Querying and storing datasets

When dealing with large datasets, it's useful to be able to query the data based on some arbitrary conditions. Also, it's more reliable to store the data in a database rather than in a flat file or as an in-memory resource. The Incanter library provides us with several useful functions to perform these operations, as we will demonstrate in the code example that will follow.

Note

The Incanter library and the MongoDB driver used in the upcoming example can be added to a Leiningen project by adding the following dependency to the project.clj file:

[congomongo "0.4.1"]
[incanter "1.5.4"]

For the upcoming example, the namespace declaration should look similar to the following declaration:

(ns my-namespace
  (:use incanter.core
        [incanter.mongodb   :only [insert-dataset
                                   fetch-dataset]]
        [somnium.congomongo :only [mongo!]]
        [incanter.datasets  :only [get-dataset]]))

Also, this example requires MongoDB to be installed and running.
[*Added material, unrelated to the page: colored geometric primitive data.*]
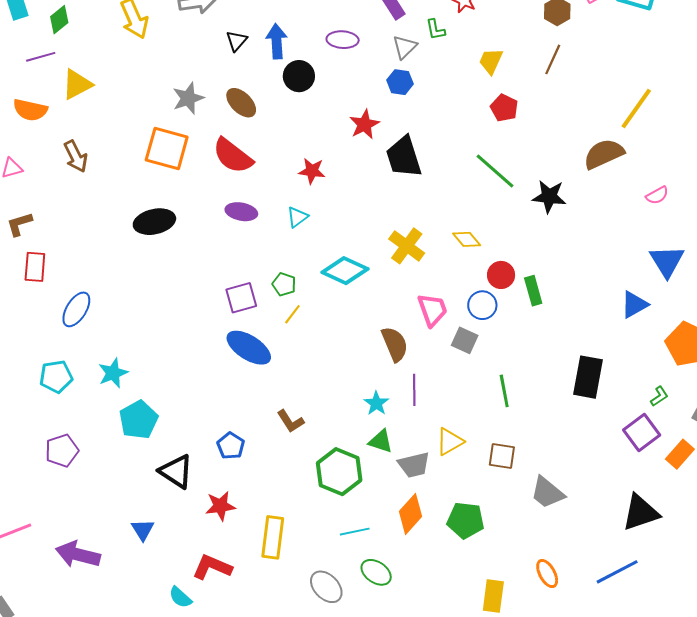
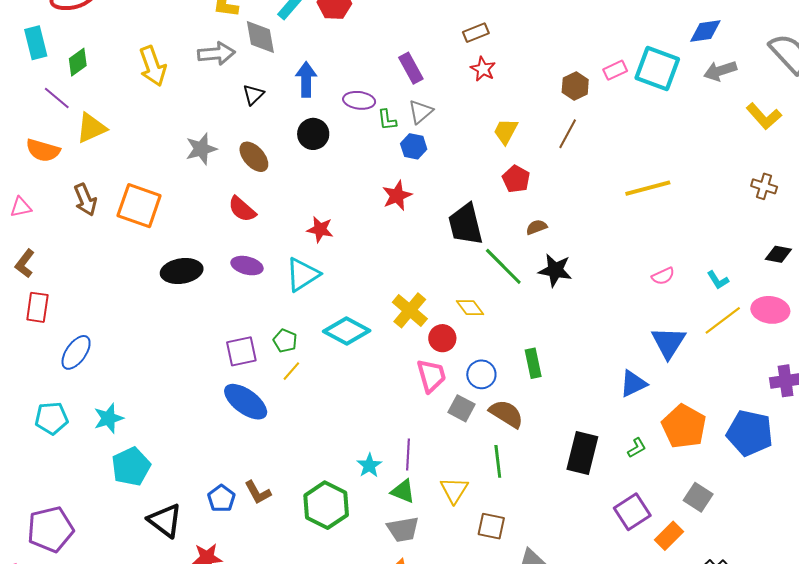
green L-shape: (435, 30) -> (387, 120), moved
blue arrow: (277, 41) -> (306, 79), moved
purple line: (41, 57) -> (57, 98), turned 52
yellow line: (636, 109) -> (648, 188), turned 36
red star: (364, 124) -> (397, 196), moved
orange square: (167, 148) -> (139, 206), moved
brown semicircle: (604, 154) -> (536, 227), moved, size x0.5
red semicircle: (233, 156) -> (242, 209), size x0.7
black trapezoid: (404, 157) -> (466, 224), moved
green line: (495, 171) -> (503, 266), moved
cyan triangle: (297, 217) -> (303, 275), size x1.6
black ellipse: (154, 222) -> (182, 271), moved
brown L-shape: (19, 224) -> (25, 264), turned -40
red circle: (501, 275) -> (442, 338), moved
brown semicircle: (395, 344) -> (506, 414), moved, turned -39
green L-shape: (659, 396) -> (637, 448), moved
brown L-shape: (291, 421) -> (258, 492), moved
green triangle: (381, 441) -> (403, 491), moved
yellow triangle: (450, 442) -> (454, 490), moved, turned -32
purple pentagon: (62, 451) -> (50, 529), moved, size x1.4
green hexagon: (339, 472) -> (326, 505), moved

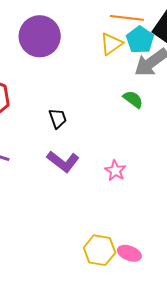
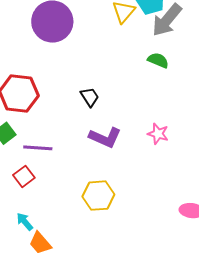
yellow hexagon: (100, 250) -> (98, 196), moved

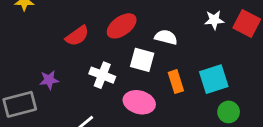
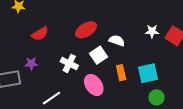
red semicircle: (77, 36) -> (40, 34), moved
white square: (142, 60) -> (98, 55), turned 36
pink ellipse: (139, 102) -> (94, 85), turned 35

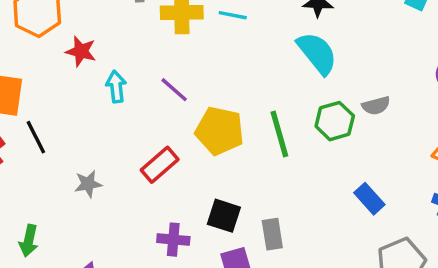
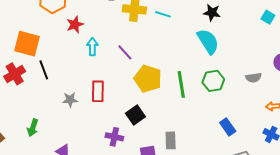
red star: (81, 51) -> (75, 24), turned 30
gray semicircle: (376, 106) -> (253, 78), moved
red rectangle: (160, 165) -> (98, 91), moved, turned -55
black square: (224, 216) -> (135, 115), moved, turned 30

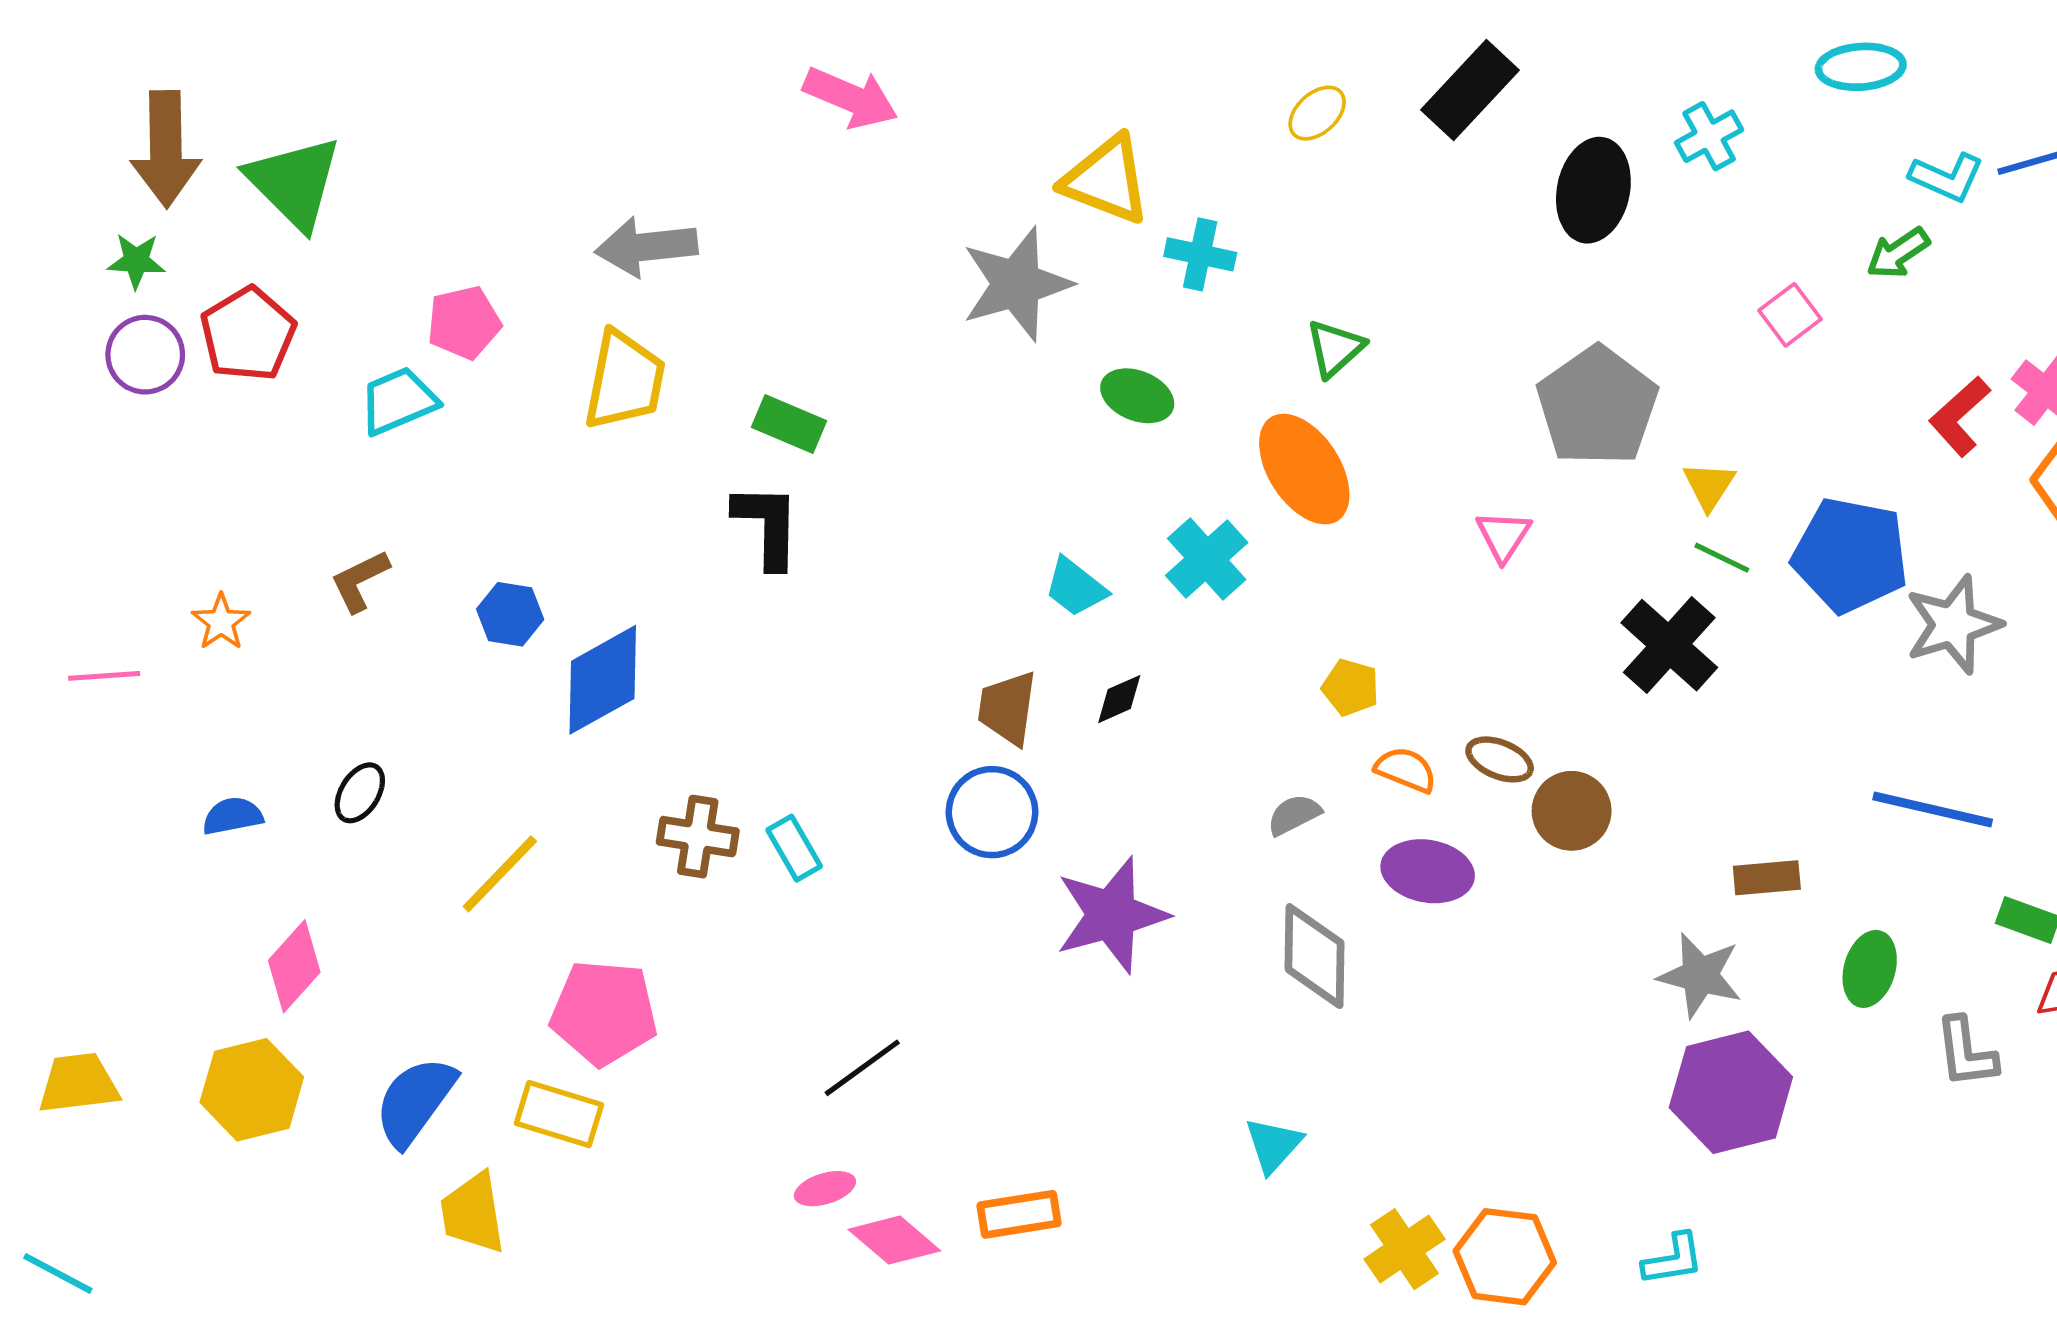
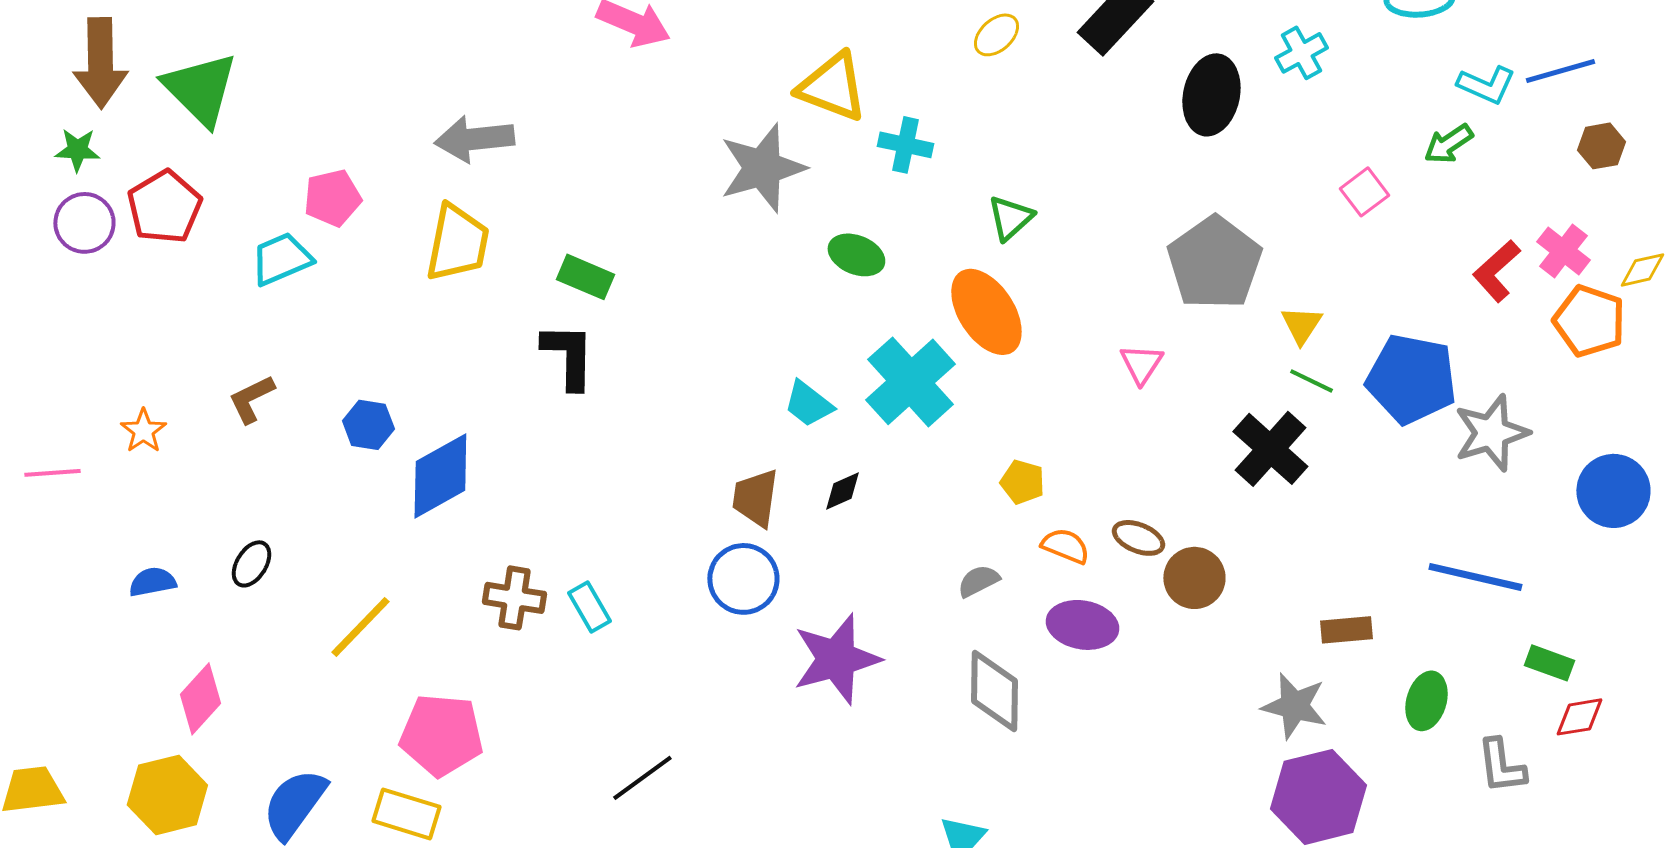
cyan cross: (1207, 559) -> (910, 382), size x1.4

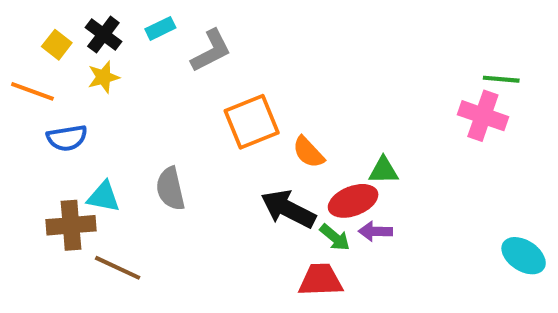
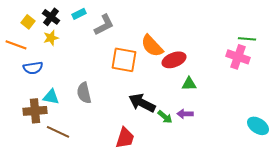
orange square: (252, 122) -> (124, 60), turned 32
orange semicircle: (308, 152) -> (152, 46), moved, size x1.4
red ellipse: (353, 201) -> (174, 60), moved
red trapezoid: (321, 280) -> (125, 138), moved, turned 110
For this example, we will use the Iris dataset, which can be fetched using the get-dataset function from the incanter.datasets namespace. The code is as follows:

(def iris (get-dataset :iris))

As shown in the previous code, we simply bind the Iris dataset to a variable iris. We can perform various operations on this dataset using the with-data function. To view the data, we can use the view function along with the with-data function to provide a tabular representation of the dataset, as shown in the following code:

user> (with-data iris
        (view (conj-cols (range (nrow $data)) $data)))

The $data variable is a special binding that can be used to represent the entire dataset within the scope of the with-data function. In the previous code, we add an extra column to represent the row number of a record to the data using a composition of the conj-cols, nrows, and range functions. The data is then displayed in a spreadsheet-like table using the view function. The previous code produces the following table that represents the dataset:

Querying and storing datasets

We can also select columns we are interested in from the original dataset using the $ function within the scope of the with-data function, as shown in the following code:

user> (with-data iris ($ [:Species :Sepal.Length]))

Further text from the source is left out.